**What you have to do**: Since only part of the material below is wanted, output exactly the lines from the one with "predhodne izkušnje. Delavnica posebej" up to and including the one with "telefon: 069 927 122 in".

**Provided data**:

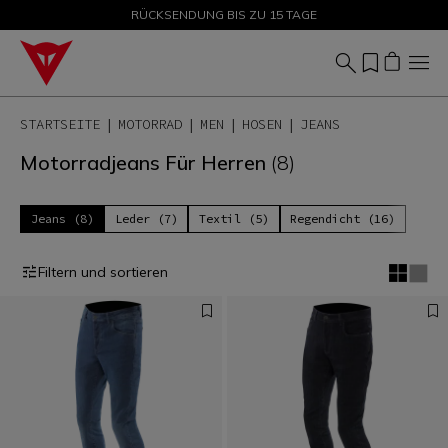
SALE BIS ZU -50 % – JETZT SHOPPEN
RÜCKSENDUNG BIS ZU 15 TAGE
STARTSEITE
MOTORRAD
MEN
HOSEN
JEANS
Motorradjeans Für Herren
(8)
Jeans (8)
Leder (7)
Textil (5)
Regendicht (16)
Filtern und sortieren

---

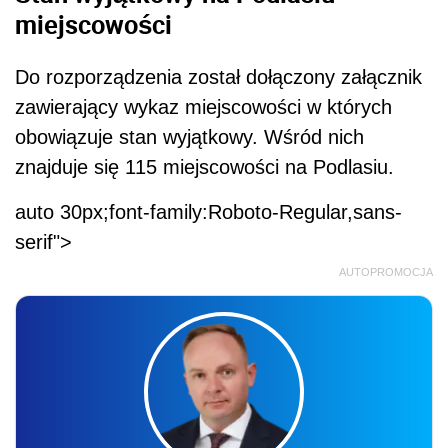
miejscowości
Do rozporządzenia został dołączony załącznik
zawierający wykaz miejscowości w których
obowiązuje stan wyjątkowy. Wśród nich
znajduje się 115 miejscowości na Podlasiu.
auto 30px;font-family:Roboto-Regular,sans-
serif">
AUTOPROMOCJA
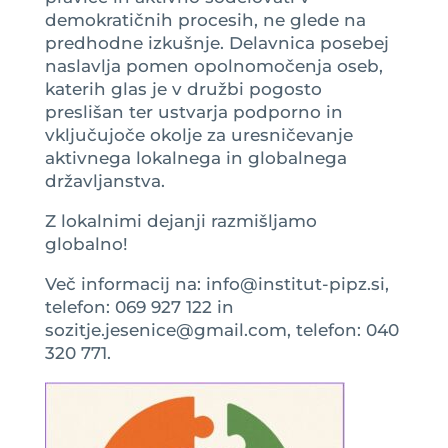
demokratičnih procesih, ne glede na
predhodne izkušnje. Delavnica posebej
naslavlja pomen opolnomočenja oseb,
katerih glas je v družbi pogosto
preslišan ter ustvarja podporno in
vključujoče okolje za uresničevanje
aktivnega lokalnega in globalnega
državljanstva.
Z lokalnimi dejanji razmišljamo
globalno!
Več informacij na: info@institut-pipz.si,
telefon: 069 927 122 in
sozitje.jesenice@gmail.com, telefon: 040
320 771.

**Written reply**:
predhodne izkušnje. Delavnica posebej
naslavlja pomen opolnomočenja oseb,
katerih glas je v družbi pogosto
preslišan ter ustvarja podporno in
vključujoče okolje za uresničevanje
aktivnega lokalnega in globalnega
državljanstva.
Z lokalnimi dejanji razmišljamo
globalno!
Več informacij na: info@institut-pipz.si,
telefon: 069 927 122 in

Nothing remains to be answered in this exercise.